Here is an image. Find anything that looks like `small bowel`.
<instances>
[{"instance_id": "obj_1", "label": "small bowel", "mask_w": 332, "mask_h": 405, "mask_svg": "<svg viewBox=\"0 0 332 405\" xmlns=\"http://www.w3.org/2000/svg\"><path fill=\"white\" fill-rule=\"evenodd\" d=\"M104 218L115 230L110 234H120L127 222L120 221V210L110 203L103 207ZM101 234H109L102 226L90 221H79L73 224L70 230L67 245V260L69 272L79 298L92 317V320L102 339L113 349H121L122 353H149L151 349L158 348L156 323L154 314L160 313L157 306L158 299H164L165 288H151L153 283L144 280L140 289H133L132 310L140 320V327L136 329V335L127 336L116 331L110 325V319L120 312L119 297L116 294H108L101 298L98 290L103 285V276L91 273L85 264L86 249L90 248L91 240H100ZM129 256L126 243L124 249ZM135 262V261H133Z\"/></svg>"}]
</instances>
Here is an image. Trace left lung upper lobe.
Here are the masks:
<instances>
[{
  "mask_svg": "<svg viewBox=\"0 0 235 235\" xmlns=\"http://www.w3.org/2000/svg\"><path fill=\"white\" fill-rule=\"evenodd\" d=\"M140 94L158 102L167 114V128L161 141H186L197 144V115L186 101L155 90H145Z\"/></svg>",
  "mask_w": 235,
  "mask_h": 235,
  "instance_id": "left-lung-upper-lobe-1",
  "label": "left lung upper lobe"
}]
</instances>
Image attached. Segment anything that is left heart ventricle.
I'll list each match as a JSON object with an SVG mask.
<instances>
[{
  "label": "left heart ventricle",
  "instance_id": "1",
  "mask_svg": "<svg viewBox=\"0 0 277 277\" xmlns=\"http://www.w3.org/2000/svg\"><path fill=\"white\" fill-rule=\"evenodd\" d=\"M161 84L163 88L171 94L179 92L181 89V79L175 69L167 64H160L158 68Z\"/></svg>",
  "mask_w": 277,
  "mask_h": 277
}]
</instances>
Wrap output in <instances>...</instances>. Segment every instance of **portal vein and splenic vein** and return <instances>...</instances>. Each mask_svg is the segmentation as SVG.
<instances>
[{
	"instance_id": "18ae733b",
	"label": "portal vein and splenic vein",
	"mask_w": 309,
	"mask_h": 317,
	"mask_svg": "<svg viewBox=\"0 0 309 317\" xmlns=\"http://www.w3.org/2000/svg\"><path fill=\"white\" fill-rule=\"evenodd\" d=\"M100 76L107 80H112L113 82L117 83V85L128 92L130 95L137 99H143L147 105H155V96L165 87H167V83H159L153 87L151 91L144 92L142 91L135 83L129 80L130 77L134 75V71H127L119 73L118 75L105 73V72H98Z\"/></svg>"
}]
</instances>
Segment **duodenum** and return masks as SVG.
--
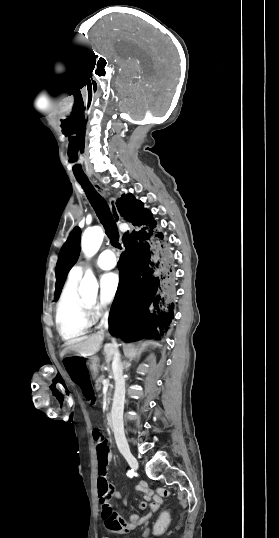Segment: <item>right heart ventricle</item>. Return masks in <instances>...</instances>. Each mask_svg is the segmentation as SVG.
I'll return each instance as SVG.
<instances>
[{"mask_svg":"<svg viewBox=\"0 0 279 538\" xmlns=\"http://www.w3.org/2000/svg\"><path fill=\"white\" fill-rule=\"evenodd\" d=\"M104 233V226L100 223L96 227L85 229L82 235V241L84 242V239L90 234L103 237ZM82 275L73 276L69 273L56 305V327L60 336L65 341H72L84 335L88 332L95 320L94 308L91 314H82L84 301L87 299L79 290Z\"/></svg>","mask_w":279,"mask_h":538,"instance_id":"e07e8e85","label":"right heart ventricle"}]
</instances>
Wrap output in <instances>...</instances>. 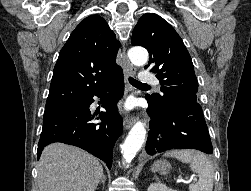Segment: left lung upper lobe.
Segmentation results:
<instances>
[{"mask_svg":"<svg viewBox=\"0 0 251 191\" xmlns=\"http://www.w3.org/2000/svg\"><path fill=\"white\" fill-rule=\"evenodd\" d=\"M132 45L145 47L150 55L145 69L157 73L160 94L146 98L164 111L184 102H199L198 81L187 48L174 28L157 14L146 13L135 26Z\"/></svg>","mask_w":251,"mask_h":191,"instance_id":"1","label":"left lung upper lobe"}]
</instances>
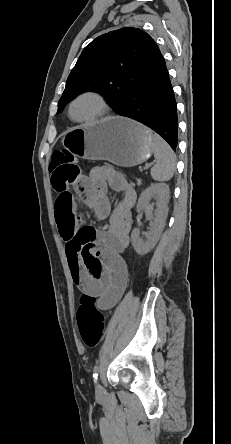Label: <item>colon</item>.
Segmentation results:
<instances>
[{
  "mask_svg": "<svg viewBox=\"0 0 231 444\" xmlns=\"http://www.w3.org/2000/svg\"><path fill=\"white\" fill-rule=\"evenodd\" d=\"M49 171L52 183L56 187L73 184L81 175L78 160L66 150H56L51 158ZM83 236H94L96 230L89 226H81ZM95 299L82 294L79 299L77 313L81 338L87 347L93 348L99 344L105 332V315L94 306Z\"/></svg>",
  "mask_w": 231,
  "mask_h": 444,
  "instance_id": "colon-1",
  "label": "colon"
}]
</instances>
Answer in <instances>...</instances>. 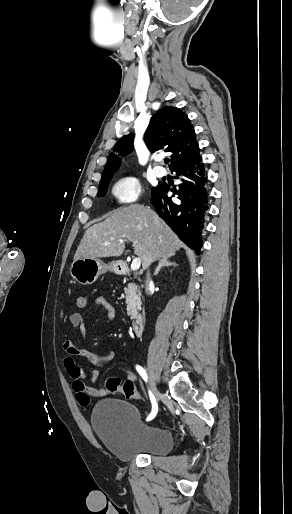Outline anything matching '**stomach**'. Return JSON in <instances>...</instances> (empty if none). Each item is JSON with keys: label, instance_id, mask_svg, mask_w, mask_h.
--
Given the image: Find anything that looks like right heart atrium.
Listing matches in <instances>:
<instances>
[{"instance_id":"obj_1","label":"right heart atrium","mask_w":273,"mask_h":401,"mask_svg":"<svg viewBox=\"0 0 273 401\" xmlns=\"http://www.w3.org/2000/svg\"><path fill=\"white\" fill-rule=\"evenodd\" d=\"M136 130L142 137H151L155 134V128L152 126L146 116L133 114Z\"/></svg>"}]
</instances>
--
Each line above from the one with "Here is an image. Trace left lung upper lobe." up to and including the one with "Segment **duodenum** and return masks as SVG." must be set down exactly, and no line outside that span may appear.

*TASK ANSWER:*
Here is an image. Trace left lung upper lobe.
Here are the masks:
<instances>
[{
  "mask_svg": "<svg viewBox=\"0 0 235 235\" xmlns=\"http://www.w3.org/2000/svg\"><path fill=\"white\" fill-rule=\"evenodd\" d=\"M140 94L158 102L167 114V128L161 141H186L197 144V115L186 101L155 90H145Z\"/></svg>",
  "mask_w": 235,
  "mask_h": 235,
  "instance_id": "left-lung-upper-lobe-1",
  "label": "left lung upper lobe"
}]
</instances>
Image attached. Segment anything that is left heart ventricle.
I'll list each match as a JSON object with an SVG mask.
<instances>
[{
  "label": "left heart ventricle",
  "instance_id": "1",
  "mask_svg": "<svg viewBox=\"0 0 277 277\" xmlns=\"http://www.w3.org/2000/svg\"><path fill=\"white\" fill-rule=\"evenodd\" d=\"M161 84L163 88L171 94L179 92L181 89V79L175 69L167 64H160L158 68Z\"/></svg>",
  "mask_w": 277,
  "mask_h": 277
}]
</instances>
Wrap output in <instances>...</instances>. Segment every instance of **portal vein and splenic vein** and return <instances>...</instances>. Each mask_svg is the segmentation as SVG.
<instances>
[{
	"instance_id": "18ae733b",
	"label": "portal vein and splenic vein",
	"mask_w": 309,
	"mask_h": 317,
	"mask_svg": "<svg viewBox=\"0 0 309 317\" xmlns=\"http://www.w3.org/2000/svg\"><path fill=\"white\" fill-rule=\"evenodd\" d=\"M100 76L107 80H112L113 82L117 83V85L128 92L130 95L137 99H143L147 105H155V96L165 87H167V83H159L153 87L151 91L144 92L142 91L135 83L129 80L130 77L134 75V71H127L119 73L118 75L105 73V72H98Z\"/></svg>"
}]
</instances>
Segment **duodenum** and return masks as SVG.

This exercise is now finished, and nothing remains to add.